*THE PROBLEM:*
What the response needs is every record, repeated verbatim, and no images.

*RECORDS SUPPLIED:*
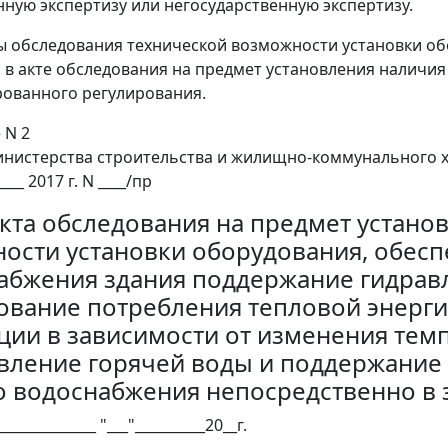
нную экспертизу или негосударственную экспертизу.
ты обследования технической возможности установки 
 в акте обследования на предмет установления наличи
ованного регулирования.
 N 2
инистерства строительства и жилищно-коммунального 
____ 2017 г. N ____/пр
кта обследования на предмет устано
ости установки оборудования, обесп
абжения здания поддержание гидрав
ование потребления тепловой энерги
ции в зависимости от изменения тем
вление горячей воды и поддержание 
о водоснабжения непосредственно в 
_______________ "___"__________20__г.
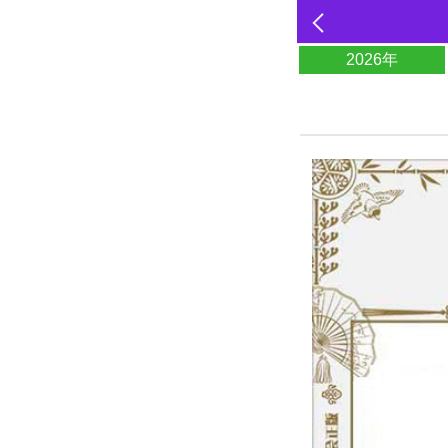
2026年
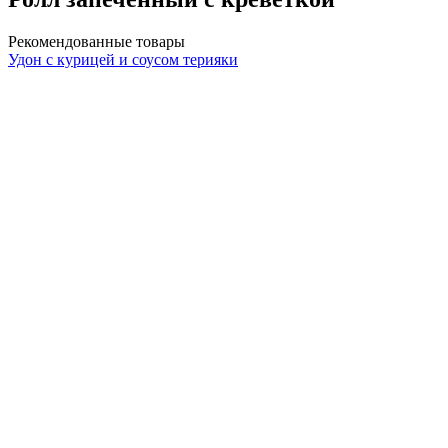
Рекомендованные товары
Удон с курицей и соусом терияки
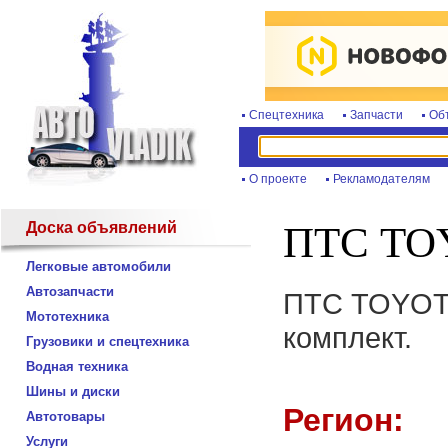
Спецтехника
Запчасти
Об
О проекте
Рекламодателям
Доска объявлений
ПТС TO
Легковые автомобили
Автозапчасти
ПТС TOYOTA
Мототехника
комплект.
Грузовики и спецтехника
Водная техника
Шины и диски
Регион:
Автотовары
Услуги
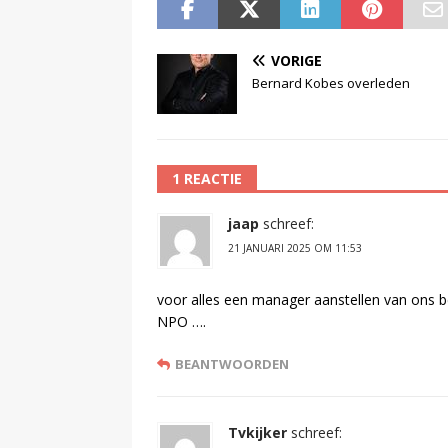
VORIGE
Bernard Kobes overleden
1 REACTIE
jaap
schreef:
21 JANUARI 2025 OM 11:53
voor alles een manager aanstellen van ons be
NPO ….
BEANTWOORDEN
Tvkijker
schreef:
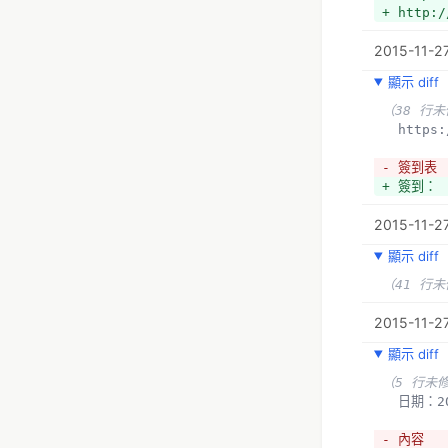
+ http:/
2015-11-27
顯示 diff
（38 行
  http
- 簽到表
+ 簽到：
2015-11-2
顯示 diff
（41 行
2015-11-27
顯示 diff
（5 行未
  日期：2
- 內容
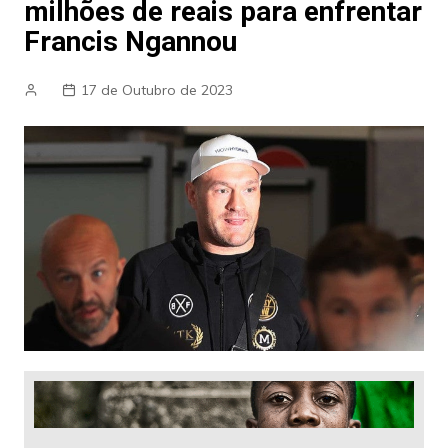
milhões de reais para enfrentar
Francis Ngannou
17 de Outubro de 2023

*ANSWER FOR THE TASK:*
нную экспертизу или негосударственную экспертизу.
ты обследования технической возможности установки 
 в акте обследования на предмет установления наличи
ованного регулирования.
 N 2
инистерства строительства и жилищно-коммунального 
____ 2017 г. N ____/пр
кта обследования на предмет устано
ости установки оборудования, обесп
абжения здания поддержание гидрав
ование потребления тепловой энерги
ции в зависимости от изменения тем
вление горячей воды и поддержание 
о водоснабжения непосредственно в 
_______________ "___"__________20__г.
2026年
Рекомендованные товары
Удон с курицей и соусом терияки
Спецтехника
Запчасти
Об
О проекте
Рекламодателям
Доска объявлений
ПТС TO
Легковые автомобили
Автозапчасти
ПТС TOYOTA
Мототехника
комплект.
Грузовики и спецтехника
Водная техника
Шины и диски
Регион:
Автотовары
Услуги
VORIGE
Bernard Kobes overleden
1 REACTIE
jaap
schreef:
21 JANUARI 2025 OM 11:53
voor alles een manager aanstellen van ons be
NPO ….
BEANTWOORDEN
Tvkijker
schreef:
+ http:/
2015-11-27
顯示 diff
（38 行
  http
- 簽到表
+ 簽到：
2015-11-2
顯示 diff
（41 行
2015-11-27
顯示 diff
（5 行未
  日期：2
- 內容
milhões de reais para enfrentar
Francis Ngannou
17 de Outubro de 2023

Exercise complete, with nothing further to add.